Из семнадцатой школы пришли несколько девушек в костюмах. Одна оделась принцем, трико и волосы до плеч, прямые как у мальчика. Еще какие-то костюмы. Один десятиклассник был одет в синий лыжный костюм и лисью маску. Старался играть лису, но его ребята одергивали: «Брось корчиться!» Фома с группой ребят подглядывали через дверное стекло из темной комнаты, как переодеваются и готовятся девчонки…
Вообще бал прошел скучно и не так…

Взрослые и юные. Женщины и девушки. Мужчины и юноши.
В пору ранней юности – лет в 15-19 – среди ребят и девчат выделяются и пользуются особым вниманием друзей красивые или заметные типы. Им приписывается и ум: они сами начинают верить, что умнее остальных.
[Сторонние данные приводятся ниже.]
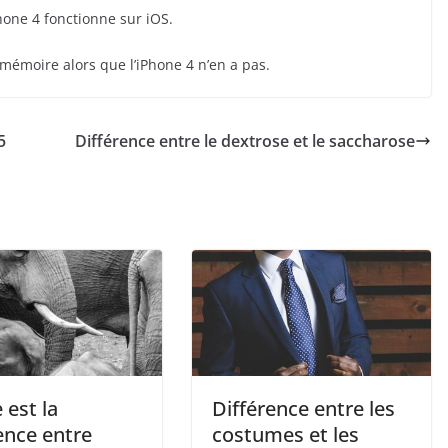
Phone 4 fonctionne sur iOS.
mémoire alors que l’iPhone 4 n’en a pas.
5
Différence entre le dextrose et le saccharose
 est la
Différence entre les
ence entre
costumes et les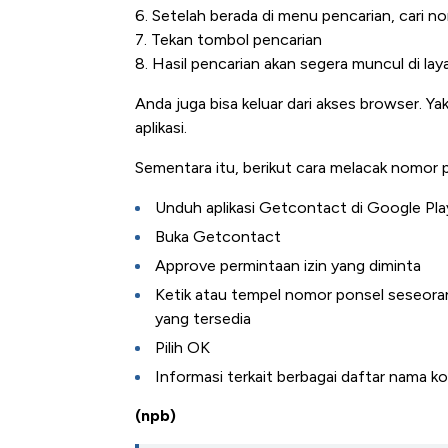
6. Setelah berada di menu pencarian, cari n
7. Tekan tombol pencarian
8. Hasil pencarian akan segera muncul di lay
Anda juga bisa keluar dari akses browser. Ya
aplikasi.
Sementara itu, berikut cara melacak nomor
Unduh aplikasi Getcontact di Google Pla
Buka Getcontact
Approve permintaan izin yang diminta
Ketik atau tempel nomor ponsel seseorang
yang tersedia
Pilih OK
Informasi terkait berbagai daftar nama ko
(npb)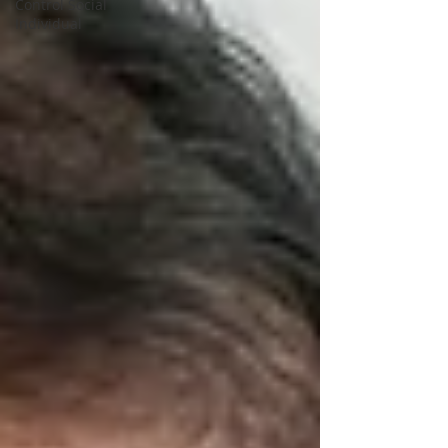
Control Social
Individual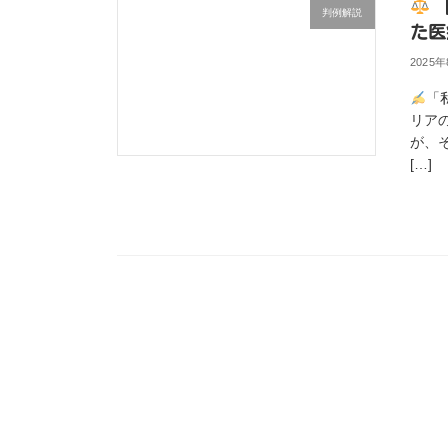
判例解説
た医
2025
「
リア
が、
[…]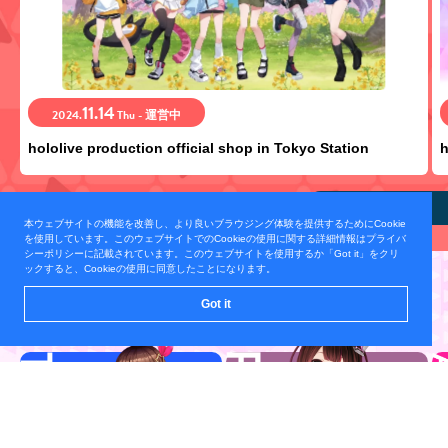
11.14
2024.
Thu - 運営中
hololive production official shop in Tokyo Station
h
view all
本ウェブサイトの機能を改善し、より良いブラウジング体験を提供するためにCookie
を使用しています。このウェブサイトでのCookieの使用に関する詳細情報はプライバ
シーポリシーに記載されています。このウェブサイトを使用するか「Got it」をクリ
ックすると、Cookieの使用に同意したことになります。
TALENT
Got it
所属タレント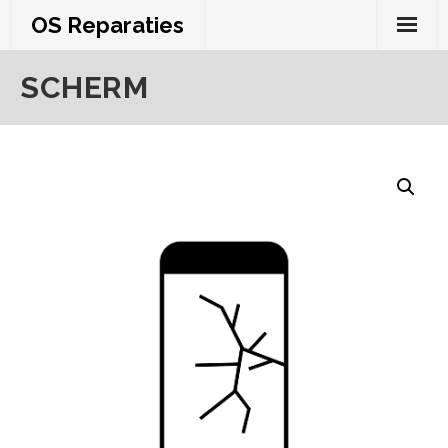
Skip
OS Reparaties
to
content
SCHERM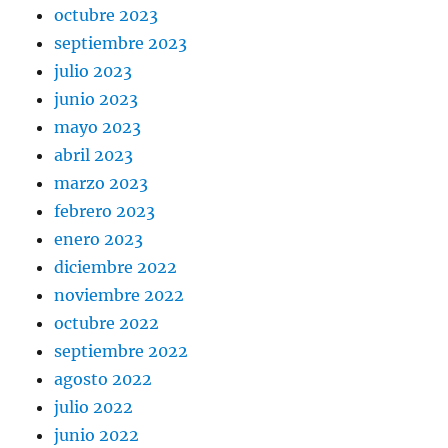
octubre 2023
septiembre 2023
julio 2023
junio 2023
mayo 2023
abril 2023
marzo 2023
febrero 2023
enero 2023
diciembre 2022
noviembre 2022
octubre 2022
septiembre 2022
agosto 2022
julio 2022
junio 2022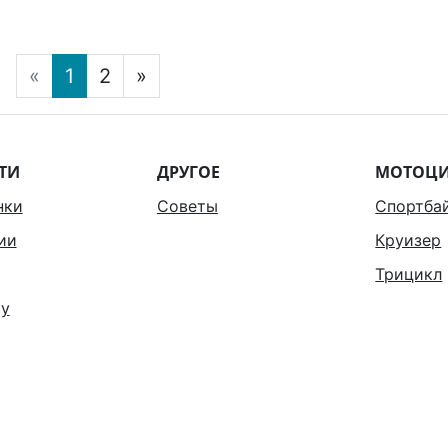
«
1
2
»
ТИ
ДРУГОЕ
МОТОЦ
нки
Советы
Спортба
ии
Круизер
Трицикл
у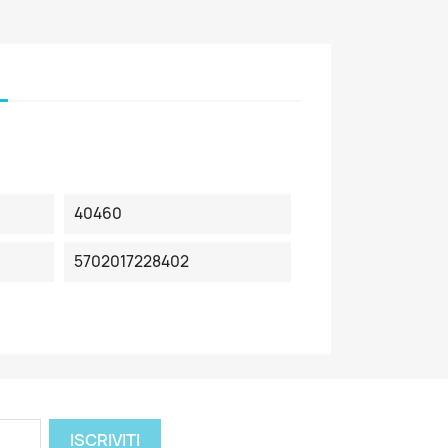
40460
5702017228402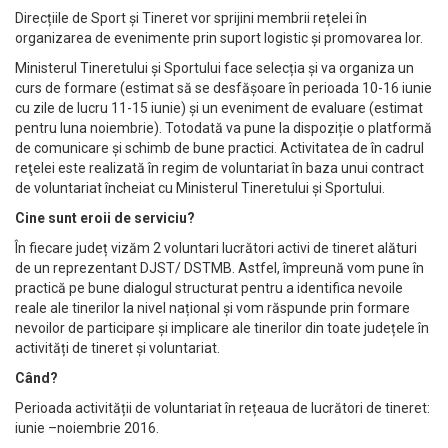
Direcțiile de Sport și Tineret vor sprijini membrii rețelei în
organizarea de evenimente prin suport logistic și promovarea lor.
Ministerul Tineretului și Sportului face selecția și va organiza un
curs de formare (estimat să se desfășoare în perioada 10-16 iunie
cu zile de lucru 11-15 iunie) și un eveniment de evaluare (estimat
pentru luna noiembrie). Totodată va pune la dispoziție o platformă
de comunicare și schimb de bune practici. Activitatea de în cadrul
reţelei este realizată în regim de voluntariat în baza unui contract
de voluntariat încheiat cu Ministerul Tineretului și Sportului.
Cine sunt eroii de serviciu?
În fiecare județ vizăm 2 voluntari lucrători activi de tineret alături
de un reprezentant DJST/ DSTMB. Astfel, împreună vom pune în
practică pe bune dialogul structurat pentru a identifica nevoile
reale ale tinerilor la nivel național și vom răspunde prin formare
nevoilor de participare și implicare ale tinerilor din toate județele în
activități de tineret și voluntariat.
Când?
Perioada activității de voluntariat în rețeaua de lucrători de tineret:
iunie –noiembrie 2016.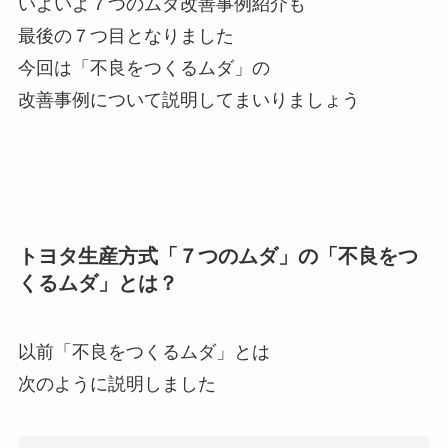
いよいよ７つのムダ改善事例紹介も
最後の７つ目となりました
今回は「不良をつくるムダ」の
改善事例について説明してまいりましょう
トヨタ生産方式「７つのムダ」の「不良をつ
くるムダ」とは？
以前「不良をつくるムダ」とは
次のように説明しました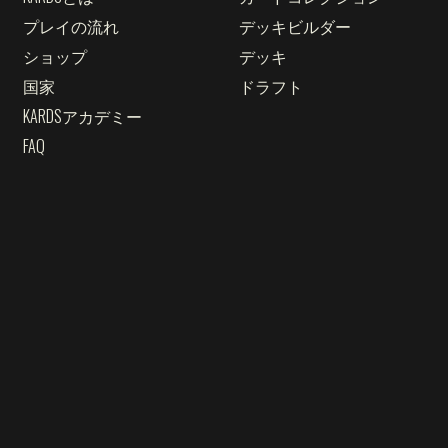
プレイの流れ
デッキビルダー
ショップ
デッキ
国家
ドラフト
KARDSアカデミー
FAQ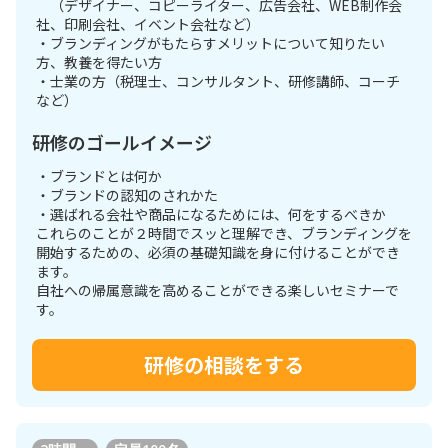
（デザイナー、コピーライター、広告会社、WEB制作会
社、印刷会社、イベント会社など）
・ブランディングがもたらすメリットについて知りたい
方、教養を得たい方
・士業の方（税理士、コンサルタント、研修講師、コーチ
など）
研修のゴールイメージ
・ブランドとは何か
・ブランドの認知のされかた
・選ばれる会社や商品になるためには、何をするべきか
これらのことが２時間でスッと理解でき、ブランディングを
開始するための、必須の基礎知識を身に付けることができ
ます。
自社への帰属意識を高めることができる楽しいセミナーで
す。
研修の相談をする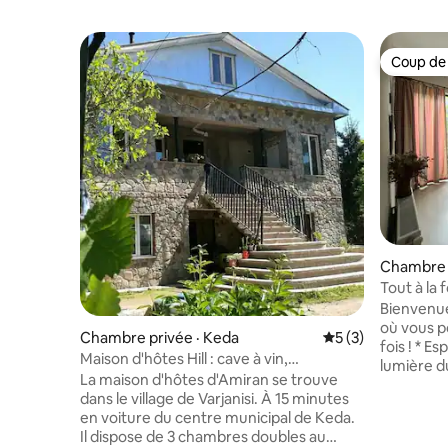
Coup de
Coup de
Chambre pr
Tout à la f
Bienvenue
où vous p
Chambre privée · Keda
Note moyenne de 
5 (3)
fois ! * Espace rempli de souvenirs, de
Maison d'hôtes Hill : cave à vin,
lumière du
pisciculture et cuisine
La maison d'hôtes d'Amiran se trouve
Confort d
dans le village de Varjanisi. À 15 minutes
sur un ja
en voiture du centre municipal de Keda.
et fleuri
Il dispose de 3 chambres doubles au
printemps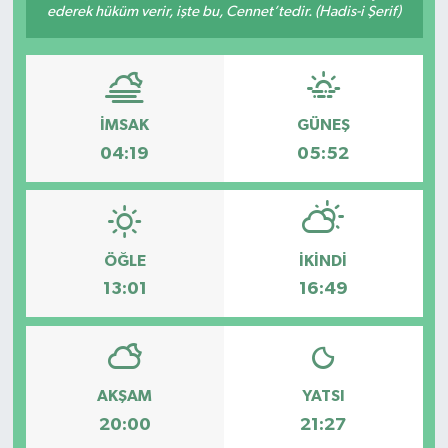
ederek hüküm verir, işte bu, Cennet’tedir. (Hadis-i Şerif)
İMSAK
GÜNEŞ
04:19
05:52
ÖĞLE
İKINDI
13:01
16:49
AKŞAM
YATSI
20:00
21:27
И взрослые выделяют их также, потому что судят по той уверенности, с которой живут «красавцы-избранники». У этих избранников и любовь начинается раньше, их чаще всего выбирают «предметами любви». Но с годами картина меняется. Необходим настоящий ум. Красавцы отходят на второй план. Одни смиряются, другие – нет. Вот тут они и идут на нечестные ходы!

Природа человека постепенно меняется. Этот процесс происходит медленно – десятки веков требуются для незначительных сдвигов. Менялась природа человека, менялся социальный строй, менялась и мораль. Мораль почему-то всегда вступала в противоречие с природой. Хорошо это или плохо?
Из двора лихо выбежал толстомордый мальчуган, разбежался неуклюже, но через канаву не перепрыгнул… Хочется сделать как в кино, но боязно. И я увидел его сразу взрослым. Удивительное дело: иногда смотришь на взрослого и отчетливо представляешь его в детстве. И наоборот.

Не так-то уж мы далеко ушли от времени Шекспира, Гёте, Пушкина, Толстого. И проблемы, те «вечные» проблемы, которые решались в произведениях этих гигантов, живут и в нашей эпохе.
У меня растет раздвоенное чувство – восхищение и недовольство – к опере. Красота музыки, сила ее воздействия на человека, сила чувства, выраженная в ней, и все прочее – покоряет меня. Но ограниченность оперы, беспомощность оперных певцов – раздражают меня и восстанавливают против. Между «Евгением Онегиным» Пушкина и «Евгением Онегиным» Чайковского мало чего общего. Этого упорно никто не замечает.

Конец книги – это не конец жизни героев. Ставя точку, писатель кончает описание определенного этапа (большого или маленького) в жизни своего героя (или многих героев, народа, народов – а в конечном итоге, Человека). Что будет дальше? – трудно сказать, по всей вероятности, произойдет так вот, но я (писатель) этого не утверждаю, все зависит от обстоятельств, а они всегда неожиданны. За то, что произошло с героями в книге, ручаюсь – все было, все правда. Но что произойдет – не скажу – могу ошибиться. То, что я хотел сказать, я сказал.

1956

О приукрашивании жизни. Если прислушаться к рассказам людей о своей жизни, то редко услышишь правду, вернее, ее не услышишь совсем.